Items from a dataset

·····

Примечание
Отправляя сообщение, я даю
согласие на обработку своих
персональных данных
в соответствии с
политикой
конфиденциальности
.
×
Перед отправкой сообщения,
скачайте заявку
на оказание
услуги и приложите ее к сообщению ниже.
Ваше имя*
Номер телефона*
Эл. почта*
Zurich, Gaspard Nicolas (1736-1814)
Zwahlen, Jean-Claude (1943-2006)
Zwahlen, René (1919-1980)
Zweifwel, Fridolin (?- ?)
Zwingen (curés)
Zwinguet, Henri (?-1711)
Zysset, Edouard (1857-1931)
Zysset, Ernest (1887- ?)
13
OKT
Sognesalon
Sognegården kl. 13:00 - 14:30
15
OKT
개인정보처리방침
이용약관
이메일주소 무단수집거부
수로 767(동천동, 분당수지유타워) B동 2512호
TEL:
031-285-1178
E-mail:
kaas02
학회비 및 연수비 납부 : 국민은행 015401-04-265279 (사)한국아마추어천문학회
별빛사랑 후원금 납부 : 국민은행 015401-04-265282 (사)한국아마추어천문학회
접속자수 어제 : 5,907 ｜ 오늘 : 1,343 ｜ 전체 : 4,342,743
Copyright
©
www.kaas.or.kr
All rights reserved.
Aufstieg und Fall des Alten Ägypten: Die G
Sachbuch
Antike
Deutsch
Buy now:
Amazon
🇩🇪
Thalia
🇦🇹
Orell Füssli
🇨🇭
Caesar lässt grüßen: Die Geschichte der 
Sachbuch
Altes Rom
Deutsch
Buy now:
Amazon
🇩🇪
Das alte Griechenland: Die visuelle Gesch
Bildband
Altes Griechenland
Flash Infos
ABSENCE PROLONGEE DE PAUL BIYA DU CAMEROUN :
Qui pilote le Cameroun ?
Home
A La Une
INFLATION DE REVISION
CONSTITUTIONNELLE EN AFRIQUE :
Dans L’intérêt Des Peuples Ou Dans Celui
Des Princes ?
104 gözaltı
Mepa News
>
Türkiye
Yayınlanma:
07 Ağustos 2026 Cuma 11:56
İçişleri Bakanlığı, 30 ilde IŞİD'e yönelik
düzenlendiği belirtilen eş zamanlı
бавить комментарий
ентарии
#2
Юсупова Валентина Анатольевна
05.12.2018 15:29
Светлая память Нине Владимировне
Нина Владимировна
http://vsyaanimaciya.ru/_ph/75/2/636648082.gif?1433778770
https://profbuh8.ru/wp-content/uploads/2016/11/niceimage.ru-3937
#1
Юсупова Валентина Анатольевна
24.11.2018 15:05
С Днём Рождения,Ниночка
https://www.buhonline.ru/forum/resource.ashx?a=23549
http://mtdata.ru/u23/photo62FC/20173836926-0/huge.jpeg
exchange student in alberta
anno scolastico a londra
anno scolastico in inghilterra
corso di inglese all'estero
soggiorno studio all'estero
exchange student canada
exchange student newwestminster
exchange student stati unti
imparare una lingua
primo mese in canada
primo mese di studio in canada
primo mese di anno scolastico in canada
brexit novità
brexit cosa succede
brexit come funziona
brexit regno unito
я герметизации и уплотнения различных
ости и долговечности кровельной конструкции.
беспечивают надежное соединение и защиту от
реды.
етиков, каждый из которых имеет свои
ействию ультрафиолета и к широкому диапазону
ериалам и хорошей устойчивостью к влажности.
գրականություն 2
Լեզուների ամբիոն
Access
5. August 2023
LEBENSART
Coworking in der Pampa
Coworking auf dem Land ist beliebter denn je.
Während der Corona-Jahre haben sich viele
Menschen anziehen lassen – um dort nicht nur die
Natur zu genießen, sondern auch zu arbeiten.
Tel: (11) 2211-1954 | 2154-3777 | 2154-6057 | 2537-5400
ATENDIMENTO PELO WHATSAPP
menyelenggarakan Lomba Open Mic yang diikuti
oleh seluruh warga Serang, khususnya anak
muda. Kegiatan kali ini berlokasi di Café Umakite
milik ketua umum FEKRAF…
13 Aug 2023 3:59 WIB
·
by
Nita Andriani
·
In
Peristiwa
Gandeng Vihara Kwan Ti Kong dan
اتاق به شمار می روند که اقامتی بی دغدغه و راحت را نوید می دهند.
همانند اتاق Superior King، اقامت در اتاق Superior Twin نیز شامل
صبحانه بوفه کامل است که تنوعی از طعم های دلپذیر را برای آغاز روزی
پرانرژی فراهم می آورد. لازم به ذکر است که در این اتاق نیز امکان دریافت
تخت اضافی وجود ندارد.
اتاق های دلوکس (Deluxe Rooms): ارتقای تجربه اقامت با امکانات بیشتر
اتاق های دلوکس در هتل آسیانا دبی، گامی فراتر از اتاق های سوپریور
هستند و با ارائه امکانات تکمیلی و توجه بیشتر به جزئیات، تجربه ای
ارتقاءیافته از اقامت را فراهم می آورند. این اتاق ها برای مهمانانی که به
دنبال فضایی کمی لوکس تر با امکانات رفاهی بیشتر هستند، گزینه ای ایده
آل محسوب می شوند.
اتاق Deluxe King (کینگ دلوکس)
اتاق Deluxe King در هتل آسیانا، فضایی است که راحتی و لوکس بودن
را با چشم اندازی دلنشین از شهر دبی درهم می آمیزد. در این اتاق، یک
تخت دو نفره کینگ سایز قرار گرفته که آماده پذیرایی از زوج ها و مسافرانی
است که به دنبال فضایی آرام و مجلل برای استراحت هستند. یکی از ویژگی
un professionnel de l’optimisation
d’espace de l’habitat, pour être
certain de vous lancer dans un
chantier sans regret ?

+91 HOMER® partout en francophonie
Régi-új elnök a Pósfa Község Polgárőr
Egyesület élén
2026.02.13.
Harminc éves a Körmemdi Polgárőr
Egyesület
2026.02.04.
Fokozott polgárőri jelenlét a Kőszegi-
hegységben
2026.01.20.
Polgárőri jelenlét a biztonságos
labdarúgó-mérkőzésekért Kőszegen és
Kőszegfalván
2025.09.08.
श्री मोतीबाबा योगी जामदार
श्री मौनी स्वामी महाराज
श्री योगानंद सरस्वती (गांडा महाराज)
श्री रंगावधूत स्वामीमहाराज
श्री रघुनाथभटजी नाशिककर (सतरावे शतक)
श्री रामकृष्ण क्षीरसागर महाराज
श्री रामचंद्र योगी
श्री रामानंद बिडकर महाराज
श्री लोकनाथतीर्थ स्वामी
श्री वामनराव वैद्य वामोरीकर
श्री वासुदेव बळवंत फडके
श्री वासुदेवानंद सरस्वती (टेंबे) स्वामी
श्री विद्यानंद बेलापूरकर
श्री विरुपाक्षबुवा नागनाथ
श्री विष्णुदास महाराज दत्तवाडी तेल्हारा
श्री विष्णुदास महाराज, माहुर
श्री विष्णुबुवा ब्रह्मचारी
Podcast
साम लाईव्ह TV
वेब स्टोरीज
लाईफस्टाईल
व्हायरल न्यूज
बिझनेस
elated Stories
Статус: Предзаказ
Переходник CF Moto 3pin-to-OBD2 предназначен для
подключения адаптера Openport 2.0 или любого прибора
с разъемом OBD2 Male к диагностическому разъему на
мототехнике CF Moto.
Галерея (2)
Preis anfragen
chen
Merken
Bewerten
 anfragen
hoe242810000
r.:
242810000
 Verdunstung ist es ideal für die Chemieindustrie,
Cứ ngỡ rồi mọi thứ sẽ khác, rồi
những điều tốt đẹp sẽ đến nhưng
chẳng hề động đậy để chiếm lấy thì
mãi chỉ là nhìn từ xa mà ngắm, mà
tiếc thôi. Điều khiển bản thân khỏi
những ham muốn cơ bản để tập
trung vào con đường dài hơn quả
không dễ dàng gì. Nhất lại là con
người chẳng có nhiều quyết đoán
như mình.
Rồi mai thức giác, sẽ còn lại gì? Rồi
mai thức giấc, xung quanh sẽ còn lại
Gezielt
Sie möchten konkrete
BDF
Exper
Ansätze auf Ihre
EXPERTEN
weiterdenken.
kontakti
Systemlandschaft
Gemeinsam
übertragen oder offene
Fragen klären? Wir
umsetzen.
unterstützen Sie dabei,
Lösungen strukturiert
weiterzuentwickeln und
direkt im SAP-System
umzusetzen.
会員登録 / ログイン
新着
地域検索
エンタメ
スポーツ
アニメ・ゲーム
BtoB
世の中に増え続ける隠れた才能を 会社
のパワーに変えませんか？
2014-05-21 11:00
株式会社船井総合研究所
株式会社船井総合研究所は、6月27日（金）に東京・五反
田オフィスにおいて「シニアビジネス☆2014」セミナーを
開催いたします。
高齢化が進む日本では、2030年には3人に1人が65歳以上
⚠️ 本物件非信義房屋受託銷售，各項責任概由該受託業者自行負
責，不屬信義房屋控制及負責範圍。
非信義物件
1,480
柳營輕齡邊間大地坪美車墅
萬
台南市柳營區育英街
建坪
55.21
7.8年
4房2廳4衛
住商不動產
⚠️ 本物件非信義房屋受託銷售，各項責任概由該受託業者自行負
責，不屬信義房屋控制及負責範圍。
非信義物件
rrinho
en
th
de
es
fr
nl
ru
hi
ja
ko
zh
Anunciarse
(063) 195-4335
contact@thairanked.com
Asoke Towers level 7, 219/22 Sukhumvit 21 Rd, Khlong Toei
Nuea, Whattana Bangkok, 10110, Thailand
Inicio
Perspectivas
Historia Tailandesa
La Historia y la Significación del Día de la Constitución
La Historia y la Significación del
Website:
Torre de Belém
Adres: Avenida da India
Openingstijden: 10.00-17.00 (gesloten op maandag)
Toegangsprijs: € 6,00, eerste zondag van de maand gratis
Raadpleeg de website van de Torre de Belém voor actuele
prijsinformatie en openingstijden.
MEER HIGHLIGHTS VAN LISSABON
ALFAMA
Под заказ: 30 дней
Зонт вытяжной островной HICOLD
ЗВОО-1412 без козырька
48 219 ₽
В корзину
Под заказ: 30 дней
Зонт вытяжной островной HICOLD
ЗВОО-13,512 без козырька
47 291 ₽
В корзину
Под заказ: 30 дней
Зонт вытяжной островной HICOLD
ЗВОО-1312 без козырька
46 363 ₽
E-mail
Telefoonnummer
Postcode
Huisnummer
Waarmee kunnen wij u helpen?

·····

__PROBLEM TO SOLVE__.
Word for word, restate the lines above from the line containing "Das alte Griechenland: Die visuelle Gesch" through the line containing "exchange student newwestminster", with both included and nothing else.

__SOLUTION TO THE EXERCISE__.
Das alte Griechenland: Die visuelle Gesch
Bildband
Altes Griechenland
Flash Infos
ABSENCE PROLONGEE DE PAUL BIYA DU CAMEROUN :
Qui pilote le Cameroun ?
Home
A La Une
INFLATION DE REVISION
CONSTITUTIONNELLE EN AFRIQUE :
Dans L’intérêt Des Peuples Ou Dans Celui
Des Princes ?
104 gözaltı
Mepa News
>
Türkiye
Yayınlanma:
07 Ağustos 2026 Cuma 11:56
İçişleri Bakanlığı, 30 ilde IŞİD'e yönelik
düzenlendiği belirtilen eş zamanlı
бавить комментарий
ентарии
#2
Юсупова Валентина Анатольевна
05.12.2018 15:29
Светлая память Нине Владимировне
Нина Владимировна
http://vsyaanimaciya.ru/_ph/75/2/636648082.gif?1433778770
https://profbuh8.ru/wp-content/uploads/2016/11/niceimage.ru-3937
#1
Юсупова Валентина Анатольевна
24.11.2018 15:05
С Днём Рождения,Ниночка
https://www.buhonline.ru/forum/resource.ashx?a=23549
http://mtdata.ru/u23/photo62FC/20173836926-0/huge.jpeg
exchange student in alberta
anno scolastico a londra
anno scolastico in inghilterra
corso di inglese all'estero
soggiorno studio all'estero
exchange student canada
exchange student newwestminster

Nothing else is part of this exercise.